論文の概要: TokenFocus-VQA: Enhancing Text-to-Image Alignment with Position-Aware Focus and Multi-Perspective Aggregations on LVLMs
- arxiv url: http://arxiv.org/abs/2504.07556v1
- Date: Thu, 10 Apr 2025 08:37:13 GMT
- ステータス: 翻訳完了
- システム内更新日: 2025-04-11 12:20:49.141916
- Title: TokenFocus-VQA: Enhancing Text-to-Image Alignment with Position-Aware Focus and Multi-Perspective Aggregations on LVLMs
- Title(参考訳): TokenFocus-VQA:LVLMにおける位置認識によるテキスト対画像アライメントの強化と多視点アグリゲーション
- Authors: Zijian Zhang, Xuhui Zheng, Xuecheng Wu, Chong Peng, Xuezhi Cao,
- Abstract要約: TokenFocus-VQAは、位置特異的確率最適化を伴う視覚質問応答(VQA)パラダイムを通じてLVLM(Large Vision-Language Models)を活用する新しい評価フレームワークである。
我々の重要な革新は、重要な意味要素に対応する事前定義された語彙位置の確率分布に選択的にフォーカスするトークン認識損失関数を設計することである。
- 参考スコア(独自算出の注目度): 12.08567890278249
- License:
- Abstract: While text-to-image (T2I) generation models have achieved remarkable progress in recent years, existing evaluation methodologies for vision-language alignment still struggle with the fine-grained semantic matching. Current approaches based on global similarity metrics often overlook critical token-level correspondences between textual descriptions and visual content. To this end, we present TokenFocus-VQA, a novel evaluation framework that leverages Large Vision-Language Models (LVLMs) through visual question answering (VQA) paradigm with position-specific probability optimization. Our key innovation lies in designing a token-aware loss function that selectively focuses on probability distributions at pre-defined vocabulary positions corresponding to crucial semantic elements, enabling precise measurement of fine-grained semantical alignment. The proposed framework further integrates ensemble learning techniques to aggregate multi-perspective assessments from diverse LVLMs architectures, thereby achieving further performance enhancement. Evaluated on the NTIRE 2025 T2I Quality Assessment Challenge Track 1, our TokenFocus-VQA ranks 2nd place (0.8445, only 0.0001 lower than the 1st method) on public evaluation and 2nd place (0.8426) on the official private test set, demonstrating superiority in capturing nuanced text-image correspondences compared to conventional evaluation methods.
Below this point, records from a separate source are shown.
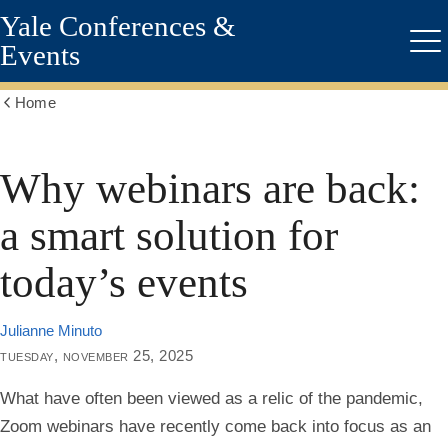
Yale Conferences &
Skip
to
Events
Me
main
content
Home
Show
all
breadcrumbs
Why webinars are back:
a smart solution for
today’s events
Julianne Minuto
tuesday, november 25, 2025
What have often been viewed as a relic of the pandemic,
Zoom webinars have recently come back into focus as an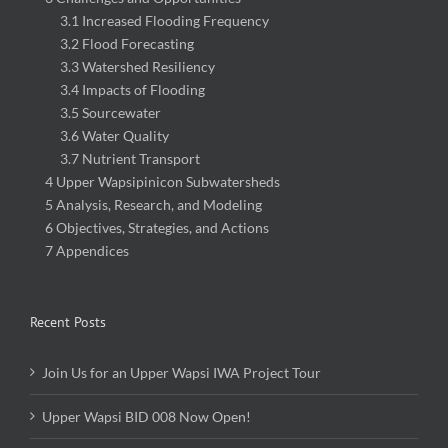
3.1 Increased Flooding Frequency
3.2 Flood Forecasting
3.3 Watershed Resiliency
3.4 Impacts of Flooding
3.5 Sourcewater
3.6 Water Quality
3.7 Nutrient Transport
4 Upper Wapsipinicon Subwatersheds
5 Analysis, Research, and Modeling
6 Objectives, Strategies, and Actions
7 Appendices
Recent Posts
Join Us for an Upper Wapsi IWA Project Tour
Upper Wapsi BID 008 Now Open!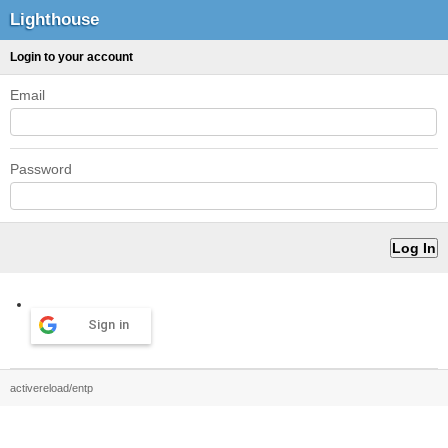
Lighthouse
Login to your account
Email
Password
Sign in
activereload/entp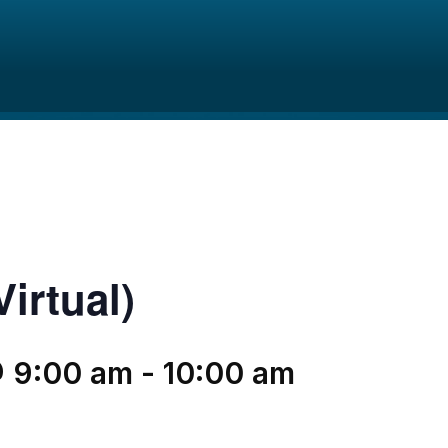
irtual)
@ 9:00 am
-
10:00 am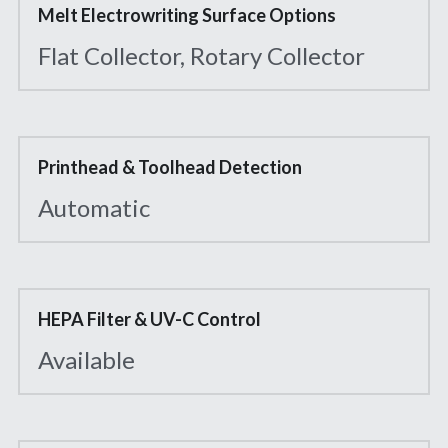
Melt Electrowriting Surface Options
Flat Collector, Rotary Collector
Printhead & Toolhead Detection
Automatic
HEPA Filter & UV-C Control
Available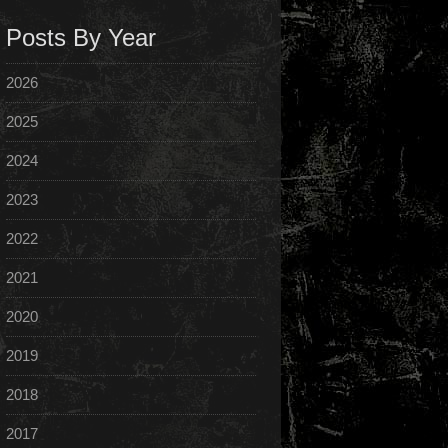
Posts By Year
2026
2025
2024
2023
2022
2021
2020
2019
2018
2017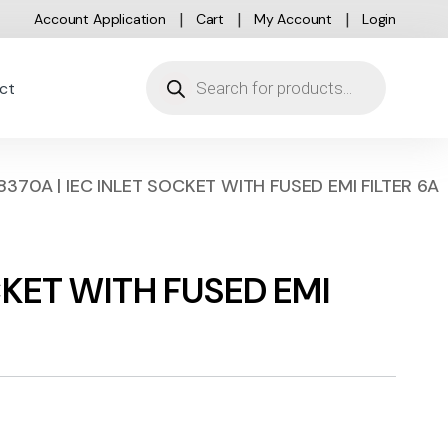
Account Application
Cart
My Account
Login
Products search
ct
8370A | IEC INLET SOCKET WITH FUSED EMI FILTER 6A
CKET WITH FUSED EMI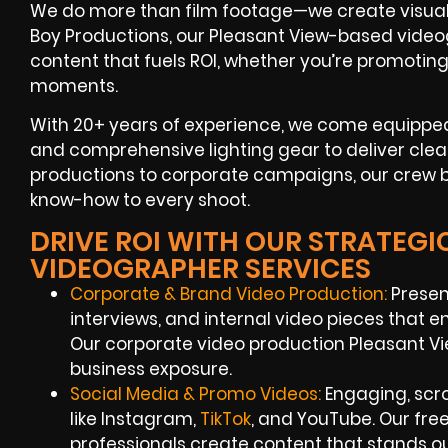
We do more than film footage—we create visual co
Boy Productions, our Pleasant View-based videog
content that fuels ROI, whether you’re promoti
moments.
With 20+ years of experience, we come equipped
and comprehensive lighting gear to deliver clea
productions to corporate campaigns, our crew b
know-how to every shoot.
DRIVE ROI WITH OUR STRATEGI
VIDEOGRAPHER SERVICES
Corporate & Brand Video Production:
Presen
interviews, and internal video pieces that
Our corporate video production Pleasant 
business exposure.
Social Media & Promo Videos:
Engaging, scro
like Instagram,
TikTok
, and YouTube. Our fr
professionals create content that stands ou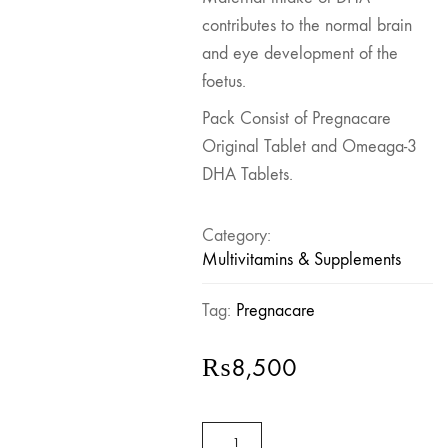
contributes to the normal brain
and eye development of the
foetus.
Pack Consist of Pregnacare
Original Tablet and Omeaga-3
DHA Tablets.
Category:
Multivitamins & Supplements
Tag:
Pregnacare
₨
8,500
Pregnacare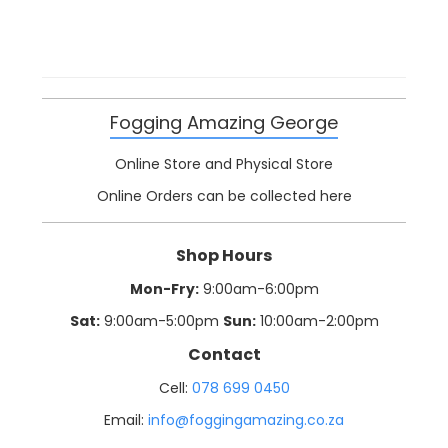
Fogging Amazing George
Online Store and Physical Store
Online Orders can be collected here
Shop Hours
Mon-Fry:
9:00am-6:00pm
Sat:
9:00am-5:00pm
Sun:
10:00am-2:00pm
Contact
Cell:
078 699 0450
Email:
info@foggingamazing.co.za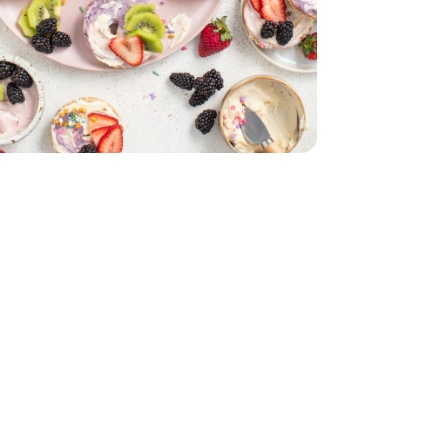
- 4 Count
6 Oz
ly Size - 16 Oz
Jam - 12 Oz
- Abstract(参考訳): 近年,テキスト・ツー・イメージ(T2I)生成モデルは目覚しい進歩を遂げているが,既存の視覚言語アライメント評価手法は細粒度のセマンティックマッチングに苦慮している。
グローバルな類似度尺度に基づく現在のアプローチは、しばしば、テキスト記述とビジュアルコンテンツの間の重要なトークンレベル対応を見落としている。
そこで本研究では,視覚的質問応答(VQA)パラダイムと位置固有確率最適化を用いて,LVLM(Large Vision-Language Models)を利用した新しい評価フレームワークであるTokenFocus-VQAを提案する。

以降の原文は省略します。